Solo in questo modo ridurremo il traffico nel Mediterraneo verso l’Italia. Siamo un Paese rispettoso di tutti, è bene che gli altri inizino a rispettare anche noi".


Che Di Maio non sia particolarmente preparato dal punto di vista culturale è cosa nota. In questi mesi, inoltre, abbiamo appreso che non sia neppure particolarmente furbo, dato che ha consegnato il Governo e il Paese nelle mani dell'alleato che ha la metà dei seggi in Parlamento. Adesso, però, è evidente che Di Maio, reiterando quanto di peggio ha fatto finora, può tranquillamente essere definito anche poco o per nulla intelligente.
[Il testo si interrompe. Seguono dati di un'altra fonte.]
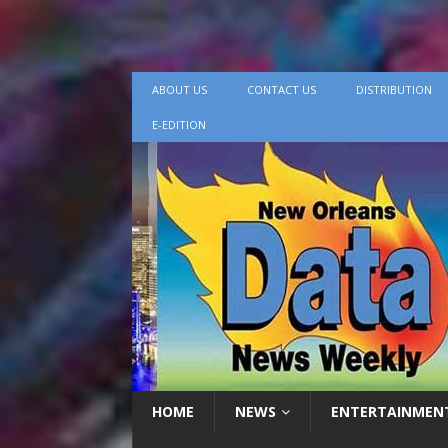
ABOUT US
CONTACT US
DISTRIBUTION
E-EDITION
HOME
NEWS
ENTERTAINMEN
Invece di utilizzare la vicenda Sea Watch per iniziare a smarcarsi dalla Lega e rivedere decreti senza senso che violano il diritto internazionale, Di Maio corre a fare il verso al sovranismo di Salvini, parlando di provocazione all'Italia, dimenticando però di spiegare le provocazioni alle leggi internazionali, alla legalità, al buon senso e all'umanità da parte dell'esecutivo di cui fa parte. Oltretutto, senza neppure farci sapere perché 40 persone finiscono per diventare un caso europeo, quando ad altre 300 persone è stato consentito sbarcare dove a quelle, invece, veniva pervicacemente vietato.


Ma chi vive di propaganda evita di farsi domande e, ancor meno, di fornire risposte.